Neurotensin(8-13), the carboxyl-terminal portion of
neurotensin, is 4-50 times more potent than native
neurotensin in binding to intact
neuroblastoma N1E-115 cells and human brain tissue and in stimulation of intracellular
cyclic GMP production and
inositol phospholipid hydrolysis in clone N1E-115 (Gilbert JA and Richelson E, Eur J Pharmacol 99: 245-246, 1984; Gilbert JA et al., Biochem Pharmacol 35: 391-397, 1986; Kanba KS et al., J Neurochem 46: 946-952, 1986; and Kanba KS and Richelson E, Biochem Pharmacol 36: 869-874, 1987). A series of novel analogs of
neurotensin (8-13) was synthesized, and a structure-activity study was done comparing the abilities of these
peptides to stimulate intracellular
cyclic GMP production in intact
neuroblastoma clone N1E-115 and to inhibit the binding of [3H]
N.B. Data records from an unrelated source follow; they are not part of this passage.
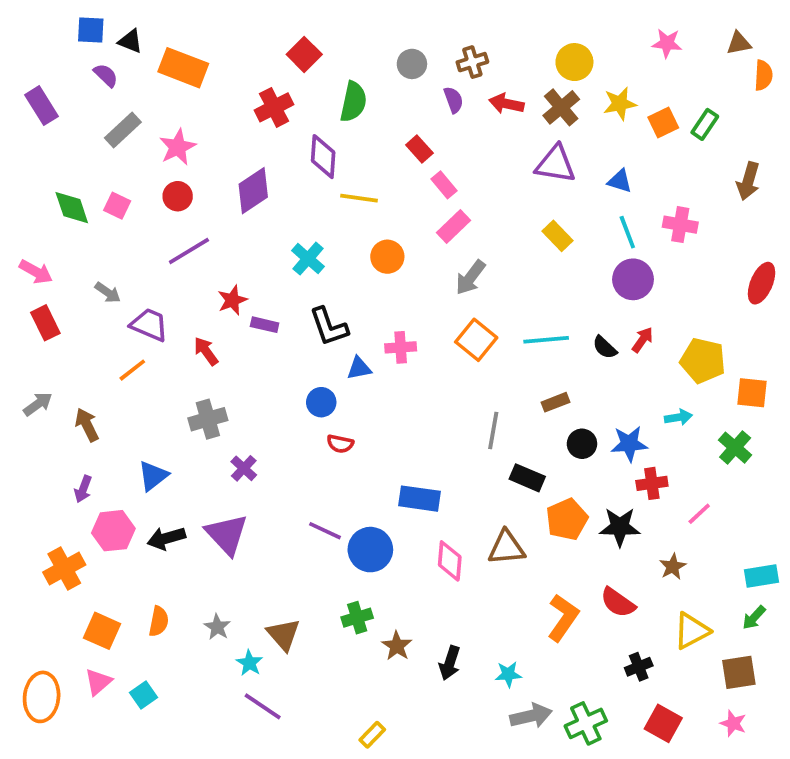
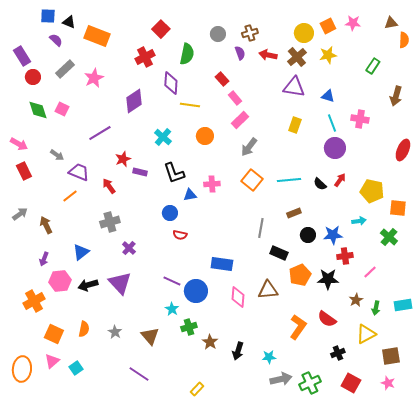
orange square: (663, 123) -> (328, 26), moved
red circle: (178, 196) -> (33, 77), moved
yellow rectangle: (557, 236) -> (295, 125), turned 63
green arrow: (754, 618) -> (376, 308), moved, turned -32
cyan star: (249, 663) -> (172, 309), moved

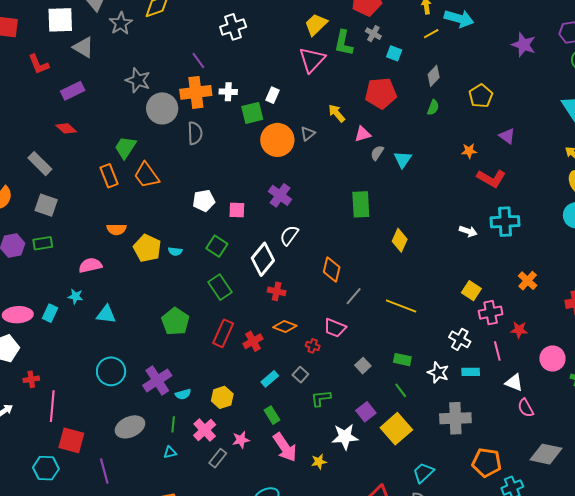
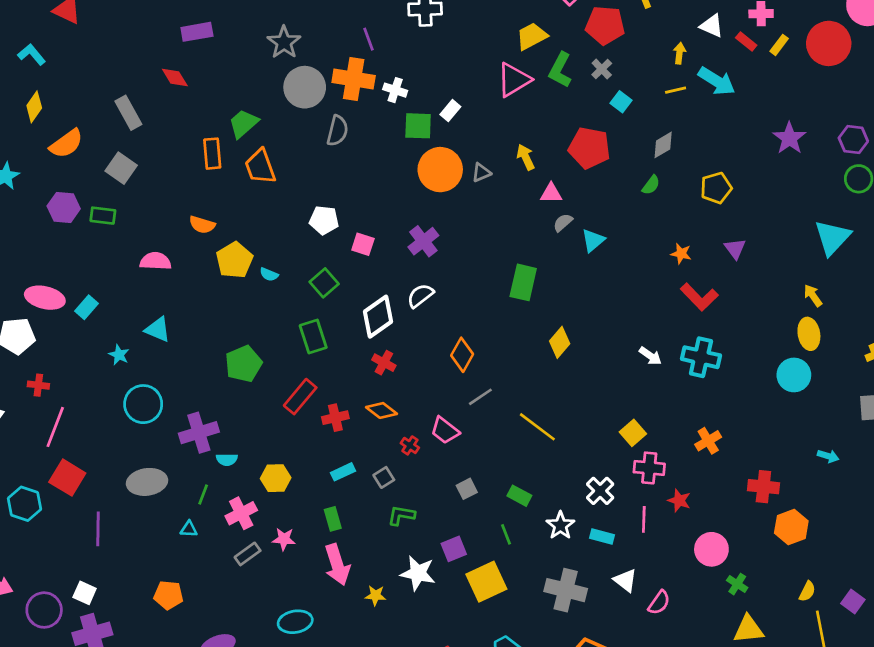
cyan star: (75, 296) -> (119, 355), moved
white triangle: (514, 383) -> (625, 580), moved
pink semicircle: (526, 408) -> (659, 603), turned -132

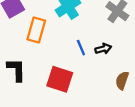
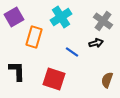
blue line: (81, 48) -> (72, 52), turned -32
black arrow: (103, 49) -> (96, 43), moved

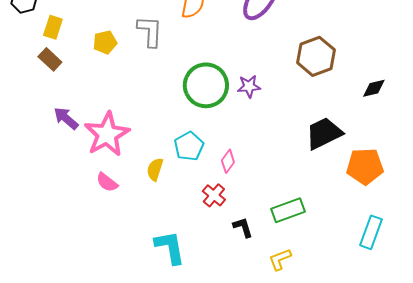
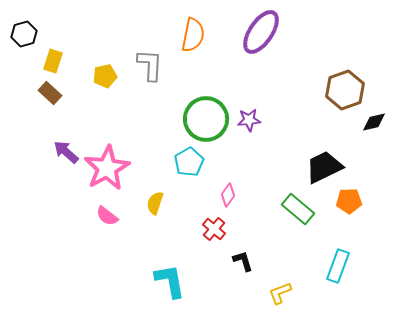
brown hexagon: (316, 56) -> (345, 90), moved
cyan pentagon: (189, 146) -> (189, 162), moved
orange pentagon: (365, 166) -> (349, 201), moved, size x0.7
green rectangle: (288, 210) -> (298, 209), moved, turned 60
cyan rectangle: (371, 232) -> (338, 266), moved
neurotensin to these cells and to membranal preparations from human brain. A direct correlation was found for each analog between its EC50 for biochemical activity and its KD for binding ability in studies with clone N1E-115. Furthermore, a strong correlation existed for each
peptide between its KD for binding to
neurotensin receptors on these cells and its KD for binding to
neurotensin receptors in human brain tissue. In this study, the residues that were important to the biochemical and binding activities of
neurotensin (8-13) proved to be identical to the
amino acids that are necessary for the functional integrity of native
neurotensin (Gilbert JA et al., Biochem Pharmacol 35: 391-397, 1986.